About me
I am currently working as a Research Fellow at Centre for Quantum Technologies, National University of Singapore, collaborating with Prof. Patrick Rebentrost.
I got my PhD degree in July 2022 from Institute of Theoretical Physics, Chinese Academy of Sciences, supervised by Prof. Pan Zhang. My research interests lie at the interdisciplinary field among Statistical Physics, Quantum Computing and Tensor Network algorithms.
Here you can find my CV and Google Scholar Profile.
Research Highlights
Classical simulation of Sycamore quantum supremacy circuits.
After Google’s random quantum circuit (RQC) sampling experiment in 2019, debates about how many time a classical device need to reproduce Goggle’s computational task have never stopped. In this PRL editors’ suggestion paper, we use big-head method which is based on tensor network to classically generate over one million correlated bitstrings with exact amplitudes to spoof linear cross-entropy benchmark (XEB). The XEB fidelity of this sample is 73.9% which is much higher than Goggle’s (0.2%). The running time of this simulation is around 5 days in a 60 NVIDIA V100 graphical processing units (GPUs). In this recent PRL editors’ suggestion paper, we use another tensor network based algorithm, sparse-state contraction, and low-rank detecting methods to classically reproduce exactly the same task as Goggle did in a computational cluster with 512 NVIDIA V100 GPUs in 15 hours. This simulation sampled over one million uncorrelated bitstrings with estimated fidelity 0.37%. We also estimate that if this simulation can be implemented in a high-end supercomputer with performance of exaFLOPS, the simulation time can be reduced to several seconds, which is smaller than the quantum simulation time.

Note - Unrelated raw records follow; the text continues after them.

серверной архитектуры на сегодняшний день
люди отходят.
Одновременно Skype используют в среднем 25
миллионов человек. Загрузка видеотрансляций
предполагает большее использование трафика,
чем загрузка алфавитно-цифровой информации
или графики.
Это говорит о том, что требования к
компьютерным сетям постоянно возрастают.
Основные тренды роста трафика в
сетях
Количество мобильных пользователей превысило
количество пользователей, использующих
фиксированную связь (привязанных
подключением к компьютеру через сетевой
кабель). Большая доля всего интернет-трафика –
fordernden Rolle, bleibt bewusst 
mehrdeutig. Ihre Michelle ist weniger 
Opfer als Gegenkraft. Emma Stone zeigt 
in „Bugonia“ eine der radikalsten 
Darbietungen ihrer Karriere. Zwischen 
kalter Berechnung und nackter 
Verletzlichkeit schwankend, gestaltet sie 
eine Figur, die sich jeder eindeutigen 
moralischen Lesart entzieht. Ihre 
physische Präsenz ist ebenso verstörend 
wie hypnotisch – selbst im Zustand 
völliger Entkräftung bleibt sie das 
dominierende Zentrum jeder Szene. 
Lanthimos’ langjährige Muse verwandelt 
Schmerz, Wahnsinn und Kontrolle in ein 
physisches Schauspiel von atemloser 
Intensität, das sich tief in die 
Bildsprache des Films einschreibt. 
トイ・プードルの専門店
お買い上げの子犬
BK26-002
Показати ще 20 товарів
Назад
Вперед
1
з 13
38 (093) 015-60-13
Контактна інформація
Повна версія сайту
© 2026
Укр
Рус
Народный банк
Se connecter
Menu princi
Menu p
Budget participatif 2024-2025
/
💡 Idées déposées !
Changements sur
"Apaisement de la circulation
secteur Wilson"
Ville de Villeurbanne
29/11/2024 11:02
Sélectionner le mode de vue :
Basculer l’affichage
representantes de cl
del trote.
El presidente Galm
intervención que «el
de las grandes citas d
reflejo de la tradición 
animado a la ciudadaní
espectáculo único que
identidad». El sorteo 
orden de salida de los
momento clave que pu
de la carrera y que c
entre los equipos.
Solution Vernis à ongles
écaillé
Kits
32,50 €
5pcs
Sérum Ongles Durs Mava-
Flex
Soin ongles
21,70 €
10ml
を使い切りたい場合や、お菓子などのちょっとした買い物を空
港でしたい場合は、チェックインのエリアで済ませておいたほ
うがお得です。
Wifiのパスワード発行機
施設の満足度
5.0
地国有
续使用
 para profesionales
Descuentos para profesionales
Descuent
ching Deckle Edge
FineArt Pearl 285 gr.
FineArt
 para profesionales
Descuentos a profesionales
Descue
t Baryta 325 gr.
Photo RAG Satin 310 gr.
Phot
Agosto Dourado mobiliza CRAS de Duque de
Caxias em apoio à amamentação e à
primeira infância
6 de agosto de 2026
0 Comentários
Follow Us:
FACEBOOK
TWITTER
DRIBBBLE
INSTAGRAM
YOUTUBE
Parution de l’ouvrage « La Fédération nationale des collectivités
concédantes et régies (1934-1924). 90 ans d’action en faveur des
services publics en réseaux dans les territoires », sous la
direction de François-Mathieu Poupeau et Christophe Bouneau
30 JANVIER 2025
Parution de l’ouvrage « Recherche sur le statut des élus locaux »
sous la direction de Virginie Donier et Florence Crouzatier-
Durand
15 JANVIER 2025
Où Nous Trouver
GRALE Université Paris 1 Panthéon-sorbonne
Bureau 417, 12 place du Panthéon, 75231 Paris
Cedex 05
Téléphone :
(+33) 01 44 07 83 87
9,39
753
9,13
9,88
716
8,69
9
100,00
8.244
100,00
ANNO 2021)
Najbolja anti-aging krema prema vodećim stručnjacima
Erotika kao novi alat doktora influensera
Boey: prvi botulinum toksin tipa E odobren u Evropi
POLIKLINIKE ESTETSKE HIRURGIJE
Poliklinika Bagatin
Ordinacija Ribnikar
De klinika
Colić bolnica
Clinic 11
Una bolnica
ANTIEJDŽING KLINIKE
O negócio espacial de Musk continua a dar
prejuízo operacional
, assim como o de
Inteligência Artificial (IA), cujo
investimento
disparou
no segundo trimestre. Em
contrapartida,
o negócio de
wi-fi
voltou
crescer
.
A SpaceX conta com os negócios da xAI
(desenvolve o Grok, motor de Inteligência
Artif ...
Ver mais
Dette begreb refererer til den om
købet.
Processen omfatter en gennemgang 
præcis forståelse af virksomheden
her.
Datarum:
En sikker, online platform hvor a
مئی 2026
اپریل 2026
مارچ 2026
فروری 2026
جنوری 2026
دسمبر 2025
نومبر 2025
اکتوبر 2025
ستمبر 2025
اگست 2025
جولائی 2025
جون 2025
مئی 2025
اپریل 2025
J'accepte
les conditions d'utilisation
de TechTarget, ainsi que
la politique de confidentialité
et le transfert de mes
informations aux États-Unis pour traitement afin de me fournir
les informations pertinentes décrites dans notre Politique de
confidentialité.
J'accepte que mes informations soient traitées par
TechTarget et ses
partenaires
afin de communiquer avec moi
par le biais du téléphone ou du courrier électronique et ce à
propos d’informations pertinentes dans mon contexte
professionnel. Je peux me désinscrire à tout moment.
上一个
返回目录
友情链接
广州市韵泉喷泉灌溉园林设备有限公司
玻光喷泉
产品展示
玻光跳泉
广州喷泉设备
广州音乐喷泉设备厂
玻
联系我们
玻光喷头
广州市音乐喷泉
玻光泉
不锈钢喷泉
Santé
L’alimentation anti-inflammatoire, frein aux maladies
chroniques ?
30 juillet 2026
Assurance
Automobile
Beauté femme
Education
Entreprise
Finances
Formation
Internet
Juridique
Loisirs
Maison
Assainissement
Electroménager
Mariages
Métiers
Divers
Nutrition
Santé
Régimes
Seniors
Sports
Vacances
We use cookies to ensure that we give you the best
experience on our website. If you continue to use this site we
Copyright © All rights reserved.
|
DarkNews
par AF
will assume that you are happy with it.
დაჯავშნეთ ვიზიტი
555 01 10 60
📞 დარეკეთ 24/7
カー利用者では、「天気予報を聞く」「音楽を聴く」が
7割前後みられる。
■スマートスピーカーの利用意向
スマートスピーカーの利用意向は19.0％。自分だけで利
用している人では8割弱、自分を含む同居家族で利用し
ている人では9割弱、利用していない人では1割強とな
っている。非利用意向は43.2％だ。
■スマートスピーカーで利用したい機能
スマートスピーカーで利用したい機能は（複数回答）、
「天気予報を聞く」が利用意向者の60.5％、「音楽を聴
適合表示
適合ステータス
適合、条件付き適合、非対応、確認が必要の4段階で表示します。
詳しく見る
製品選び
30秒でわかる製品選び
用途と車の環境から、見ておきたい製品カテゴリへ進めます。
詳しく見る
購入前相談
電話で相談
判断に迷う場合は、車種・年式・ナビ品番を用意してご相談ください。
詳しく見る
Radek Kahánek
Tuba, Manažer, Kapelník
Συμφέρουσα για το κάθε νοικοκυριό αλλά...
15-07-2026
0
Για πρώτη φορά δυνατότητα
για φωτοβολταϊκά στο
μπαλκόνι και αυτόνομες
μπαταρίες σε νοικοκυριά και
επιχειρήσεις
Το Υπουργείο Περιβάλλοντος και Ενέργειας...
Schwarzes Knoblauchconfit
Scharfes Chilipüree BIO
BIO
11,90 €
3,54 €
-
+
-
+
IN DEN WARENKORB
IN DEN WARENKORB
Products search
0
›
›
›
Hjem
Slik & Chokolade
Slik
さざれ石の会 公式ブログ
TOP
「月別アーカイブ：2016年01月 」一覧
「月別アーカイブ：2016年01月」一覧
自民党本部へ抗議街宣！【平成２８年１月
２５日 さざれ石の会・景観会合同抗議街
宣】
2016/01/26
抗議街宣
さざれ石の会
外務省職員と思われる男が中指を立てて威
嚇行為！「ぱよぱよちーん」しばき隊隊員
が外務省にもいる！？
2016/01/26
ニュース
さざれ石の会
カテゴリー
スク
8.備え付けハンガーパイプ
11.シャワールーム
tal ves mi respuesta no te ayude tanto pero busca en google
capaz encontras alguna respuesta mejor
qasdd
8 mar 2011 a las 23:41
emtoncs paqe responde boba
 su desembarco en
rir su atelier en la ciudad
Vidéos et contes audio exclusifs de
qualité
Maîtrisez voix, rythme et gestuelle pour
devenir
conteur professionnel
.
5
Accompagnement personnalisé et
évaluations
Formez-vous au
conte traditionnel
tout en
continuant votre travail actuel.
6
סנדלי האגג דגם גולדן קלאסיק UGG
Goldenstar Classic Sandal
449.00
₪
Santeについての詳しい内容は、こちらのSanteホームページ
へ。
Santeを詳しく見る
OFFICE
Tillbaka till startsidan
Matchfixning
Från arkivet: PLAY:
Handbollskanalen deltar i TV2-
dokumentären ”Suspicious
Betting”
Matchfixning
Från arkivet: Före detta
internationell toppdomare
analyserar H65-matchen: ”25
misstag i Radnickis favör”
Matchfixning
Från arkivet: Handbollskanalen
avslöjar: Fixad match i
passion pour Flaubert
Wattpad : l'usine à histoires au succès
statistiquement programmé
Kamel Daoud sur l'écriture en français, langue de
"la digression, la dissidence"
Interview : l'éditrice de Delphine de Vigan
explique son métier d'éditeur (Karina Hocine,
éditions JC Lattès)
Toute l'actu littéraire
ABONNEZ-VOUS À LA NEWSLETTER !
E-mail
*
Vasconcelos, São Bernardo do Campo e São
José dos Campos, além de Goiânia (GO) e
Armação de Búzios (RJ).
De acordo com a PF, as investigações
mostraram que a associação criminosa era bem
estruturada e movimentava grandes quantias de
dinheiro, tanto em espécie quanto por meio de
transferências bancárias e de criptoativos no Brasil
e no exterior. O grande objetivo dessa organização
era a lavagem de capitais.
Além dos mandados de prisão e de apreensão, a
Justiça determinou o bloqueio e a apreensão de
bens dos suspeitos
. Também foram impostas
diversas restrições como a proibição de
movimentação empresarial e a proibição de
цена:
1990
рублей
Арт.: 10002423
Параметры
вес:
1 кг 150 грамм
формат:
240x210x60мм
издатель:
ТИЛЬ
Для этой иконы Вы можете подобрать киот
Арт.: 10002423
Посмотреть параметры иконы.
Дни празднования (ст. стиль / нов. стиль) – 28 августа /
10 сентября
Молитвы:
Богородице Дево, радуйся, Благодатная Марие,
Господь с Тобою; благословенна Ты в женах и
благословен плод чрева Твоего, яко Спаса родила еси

Approximate/exact contraction method for arbitrary tensor networks.
Most applications of tensor networks into physical problems deal with lattice systems with organized connections. But what if the physical systems we care about are ones with arbitrary topologies? In this PRL paper, we investigate the solution by introducing Matrix Product State (MPS) calculus algorithm. This algorithm splits every tensor in TN into MPS, and contract them by a DMRG-like scheme, which keeps MPS form of the resulting tensor after each contraction. By adjusting the bond dimension of physical and virtual bonds, this algorithm can flexibly trade accuracy for contraction complexity. We use this algorithm into spin-glass models and quantum circuit simulations, which gives exciting results.
Machine learning assisted method for solving problems of statistical mechanics.
Machine learning algorithms have been made a powerful toolbox for physical research. In this PRE paper, we use Varational Autoregressive models (VANs) combining the feedback vertex set (FVS) to deal with problems of statistical mechanics in spin-glass and combinatorial optimization. VANs are belong to generative models in ML and they hold a exact expression of the joint probability distribution over all variables, which is exactly physical problems need. The results are better than ones given by traditional variational and mean-field methods by a large margin.